We go through a round of introductions, Hi I am the director of enterprise architecture, reporting to the VP of Application Development. Hi, I am the information architect, I have worked in IT for 25 years. Hi, I am new to the team, I have been working as a programmer and developed our continuous integration build environment. I got invited to be the new enterprise solution architect. And then it’s my turn. Fortunately they invited me here, so I say, “Hi Im Paul, I want to hear about you. Can you tell me what you are the most proud of from the last 6 months of your work?”
The team, expecting to do a little song and dance about projects and their organization structure, and the goal of EA, starts to beam a little. I get excited, I love to see that spark in a teams eyes. “Ah yes, well we’ve had an amazing 6 months, though of course we are still not done, but I want to tell you we have created a meta-model for our enterprise to which all of our architectures must conform. We have even developed two such comprehensive models and documented an entire department. Here let me show you…” I sit for the next 30 minutes as a notation meta-model is described to me in painstaking detail while the team excitedly discusses and (still debating) describes the relationship between a view, viewpoint and description and how they’ve modified that to include their industry specific meta-model.
At this point, I surprise them again. “So you’ve been having a lot of fun with these models, cool. Now tell me what actual architecture work have you done?” A bit of confused silence. “Let me ask you a different question. Are there any important technical or business changes impacting your company?” “Oh that’s what you mean, that is a project thing. Yes we’ve been partially involved in reviewing the models for a new project to reduced the time by which we get our products to market but we are postponing that right now so we can finish the architecture and make sure to do it right.”
Ahhhh, I sigh loudly, the frown on my face confusing the team further. I ask them, when was the last time you folks left your cubicles and meeting rooms?
And then, as so many times before, I start telling them about what it means to drive innovation and value instead of creating yet another stack of intricate documents. What a bright and shiny meta-model they had…

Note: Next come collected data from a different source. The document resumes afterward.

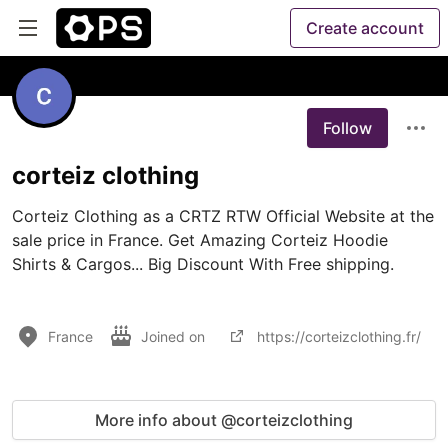
Create account
Follow
corteiz clothing
Corteiz Clothing as a CRTZ RTW Official Website at the 
sale price in France. Get Amazing Corteiz Hoodie 
Shirts & Cargos... Big Discount With Free shipping.

France
Joined on
https://corteizclothing.fr/
More info about @corteizclothing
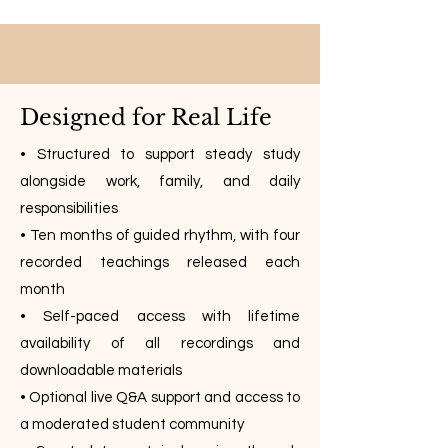
Designed for Real Life
• Structured to support steady study
alongside work, family, and daily
responsibilities
• Ten months of guided rhythm, with four
recorded teachings released each
month
• Self-paced access with lifetime
availability of all recordings and
downloadable materials
• Optional live Q&A support and access to
a moderated student community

This story, as you may be able to tell, is not unique in any way. In fact, it has begun looking like the de-facto standard for EA engagement. Beautiful shiny models, documents and power points, crafted with months of effort. All of which is completely and utterly useless. Oh, don’t get me wrong, there is more value in an effective model/design than I can describe to a non-architect. We need them to think, to plan and to clarify decisions, but they don’t and won’t transform your business, nor will we ever get credit for creating the best diagram.

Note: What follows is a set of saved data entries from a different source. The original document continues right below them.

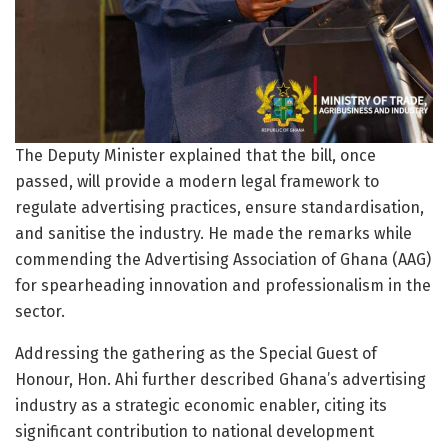
The Deputy Minister explained that the bill, once
passed, will provide a modern legal framework to
regulate advertising practices, ensure standardisation,
and sanitise the industry. He made the remarks while
commending the Advertising Association of Ghana (AAG)
for spearheading innovation and professionalism in the
sector.
Addressing the gathering as the Special Guest of
Honour, Hon. Ahi further described Ghana’s advertising
industry as a strategic economic enabler, citing its
significant contribution to national development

Architecture you see isn’t what happens in a cubicle or office. Architecture happens in the field, the operating room, the sales floor. Architecture is business technology innovation turned to strategy and then executed in reality. Architecture is reducing the time it takes to produce a barrel of oil, decreasing mortality rates in the hospital, increasing product margin. Anything else is a waste of your salary.
If your architecture team is spending less than 20% of it’s time with customers, sales people, product development, product designers, and company leaders, they are letting you down and it’s time to start asking some tough questions. The average architect needs to innovate and to innovate you have to see what the problems are, brainstorm with others on ideas, discuss strategies and look for ways technology can transform the problem into a new market.
Recently, I got to watch a heart surgery first hand. I spent my time watching everyone in that room. The paths the nurses and doctors took, the ways they were supplied, the details of how waste was collected, the medical tech in the room. And let me tell you, the operating theater of the future is a powerful thing. So many opportunities to innovate and to lead, it’s almost easy. The doctors gathered around afterwards and we joked and discussed what kind of tech excites them (miniaturization of primary care devices such as the anesthesia machine, the heart bypass pumps, etc). They were excited, they were thrilled, they were eager to setup a follow up meeting. They understood architecture and it’s benefit immediately.
Get your EA team out of their cubicles and start transforming your enterprise.